After a few beats, Leia asks, “So what was the surgery for?”
“Turns out the ectopic pregnancy was just one of the problems. According to thedoctor,” I spit out the word, wondering if anything that shirt-for-brains man said or did was right, “the embryo was stuck in the fallopian tube due to severe scarring caused by pelvic inflammatory disease.”
I close my eyes, reminding myself that the next part wasn’t true. “Which he also said was caused by an untreated STD.”
Both of my friends sit back, like I might still be infected.
“Did you get it from Peter?” Leia asks.
I shake my head again. “Peter immediately jumped to the conclusion that I’d cheated on him.”
“What?” Daisy practically yells. “Did you give him the what for?”
I blow out a bitter laugh. “Have you ever been driving along, obeying all the traffic laws, when you notice a cop behind you? And suddenly, you’re so afraid that you were doing something wrong that you end up driving erratically?”
Both my friends nod.
“I knew I hadn’t been with anyone while I was with Peter, and I knew I’d used a condom with every partner prior to him, but there was the doctor telling me I’d had an STD; there was Peter telling me he didn’t give it to me, and I thought I must’ve gotten it in college or something. That I was careless one time and I’d been carrying this little bomb around, destroying my reproductive system and threatening Peter’s health.”
Daisy takes my other hand. “That must’ve been awful.”
All three of us stare at the fire for a few moments, my friends flanking me, and I realize that even without the full truth, they’re not judging me. They’re on my side.
Then Leia shifts, turning toward me. “Wait. Then what happened today?”
I blow out a breath and then gently ease my hand free to take a long sip of cider. “I went to the doctor. To that new clinic?”
Once I catch their nods, I return my gaze to the fire, still finding it difficult to believe how my story has changed. “She told me that it’s entirely possible, even probable, that the infection that caused the scarring could’ve started when my appendix burst in college. The doctor who removed my fallopian tubes never asked about appendicitis, but I guess he should have. And he didn’t even do an STD test. He just looked at me, saw a young, unmarried, sexually active woman, and assumed that was the cause.”
“Well, that sucks,” Leia says, still holding tight to my hand.
“It does. Especially because I thought I’d be with Peter forever.”
“But he didn’t believe you!” Daisy cries. “Fuck that guy.”
I lift my glass in salute. “Yeah.

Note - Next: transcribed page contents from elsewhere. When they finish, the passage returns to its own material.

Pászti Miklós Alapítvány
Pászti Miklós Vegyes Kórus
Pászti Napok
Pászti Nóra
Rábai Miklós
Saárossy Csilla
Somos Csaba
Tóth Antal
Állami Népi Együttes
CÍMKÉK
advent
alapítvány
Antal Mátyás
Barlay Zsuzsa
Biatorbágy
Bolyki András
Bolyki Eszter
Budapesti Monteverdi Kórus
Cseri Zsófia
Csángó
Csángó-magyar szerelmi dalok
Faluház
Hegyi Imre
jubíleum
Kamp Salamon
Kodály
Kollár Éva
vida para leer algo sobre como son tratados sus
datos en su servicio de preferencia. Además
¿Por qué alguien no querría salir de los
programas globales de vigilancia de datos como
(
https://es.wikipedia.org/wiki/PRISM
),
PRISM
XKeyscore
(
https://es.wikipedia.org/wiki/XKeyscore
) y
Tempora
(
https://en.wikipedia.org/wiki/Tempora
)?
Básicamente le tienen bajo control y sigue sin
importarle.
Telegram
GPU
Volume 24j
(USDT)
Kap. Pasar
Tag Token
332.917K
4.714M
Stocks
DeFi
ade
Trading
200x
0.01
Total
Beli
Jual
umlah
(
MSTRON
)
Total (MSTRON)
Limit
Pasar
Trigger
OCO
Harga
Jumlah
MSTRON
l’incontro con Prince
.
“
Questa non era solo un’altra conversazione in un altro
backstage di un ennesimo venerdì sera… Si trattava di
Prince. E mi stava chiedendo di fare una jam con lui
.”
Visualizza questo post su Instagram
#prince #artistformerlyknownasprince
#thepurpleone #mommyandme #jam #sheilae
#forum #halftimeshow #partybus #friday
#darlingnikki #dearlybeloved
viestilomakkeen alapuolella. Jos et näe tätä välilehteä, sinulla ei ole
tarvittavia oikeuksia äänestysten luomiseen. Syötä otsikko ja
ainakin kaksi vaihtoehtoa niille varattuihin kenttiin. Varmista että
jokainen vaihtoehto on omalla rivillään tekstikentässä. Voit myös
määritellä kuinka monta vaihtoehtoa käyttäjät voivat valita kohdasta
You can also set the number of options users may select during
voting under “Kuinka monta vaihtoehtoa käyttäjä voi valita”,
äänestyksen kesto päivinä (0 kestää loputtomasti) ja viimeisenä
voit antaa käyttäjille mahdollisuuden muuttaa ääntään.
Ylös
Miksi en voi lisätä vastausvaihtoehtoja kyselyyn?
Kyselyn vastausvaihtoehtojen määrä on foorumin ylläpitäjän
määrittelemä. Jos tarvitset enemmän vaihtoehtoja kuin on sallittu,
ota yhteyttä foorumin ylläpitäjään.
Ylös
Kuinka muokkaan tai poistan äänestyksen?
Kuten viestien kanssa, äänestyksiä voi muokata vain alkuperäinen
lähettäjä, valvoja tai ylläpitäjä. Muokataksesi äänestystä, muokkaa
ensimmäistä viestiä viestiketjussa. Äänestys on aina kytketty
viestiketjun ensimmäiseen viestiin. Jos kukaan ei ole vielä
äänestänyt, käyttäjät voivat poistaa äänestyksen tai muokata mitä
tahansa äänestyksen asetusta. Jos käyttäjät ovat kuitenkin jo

Fuck that guy.”
Typically, when Daisy whips out her tarot deck or bag of runes, I inwardly roll my eyes and just pretend to play along. I may not believe in her woo-woo, but it means a lot to her. But after my big confession, she insists that we throw our old fears into the fire.
Literally.
She pulls a notebook out of the boho monstrosity I call her bag of tricks, shoves pens and paper at us, and tells us to write down our greatest regrets. It doesn’t take me long. After all, I just dredged up my sordid past for them. So I write,believing the doctor and Peter. And then after a few moments, I add,not trusting myself.
After I fold up my paper, I look to Daisy for further instruction. While she finishes whatever she’s doing with her own—eyes closed, mumbling something while fervently pressing it against her sternum—I steal a glance at Leia. What I see on her face makes my heart skip a beat.
My boss-friend keeps her emotions close to the vest. She always did, but when she got pregnant at seventeen, she locked it all down and just powered through. From finishing her senior year while breastfeeding twins to working her way up CPR’s ranks while taking night classes at the community college, I’ve never seen her flinch away from a challenge.
But right now, her piece of paper balled up in her fist, I swear she’s regretting something big time. Before I can find the guts to ask her about it, Daisy’s bright green eyes pop open, and she flings her paper into the fire with a whoop, ordering us to follow suit.
It actually feels good to pitch my old fears at the flames. To watch as the edges curl and blacken, swallowing my words as the paper collapses on itself. When there’s nothing left but smoke, it’s almost like there’s new space in me. One space in particular that would like to be filled to the hilt over and over again in a thrusting fashion.
But also in my heart.
For the past couple years, I’ve been telling myself that I’m fine. Happy, even. Happy to fill in for my mom with the toddlers, happy to be the problem solver and the shoulder to cry on, happy I can be here for my parents. But what happens when they’re gone?
And I’m left alone?
If I’m not the giant fudge up I thought I was, maybe I deserve a person—a family—of my own. A ready-made one with a space for a mom.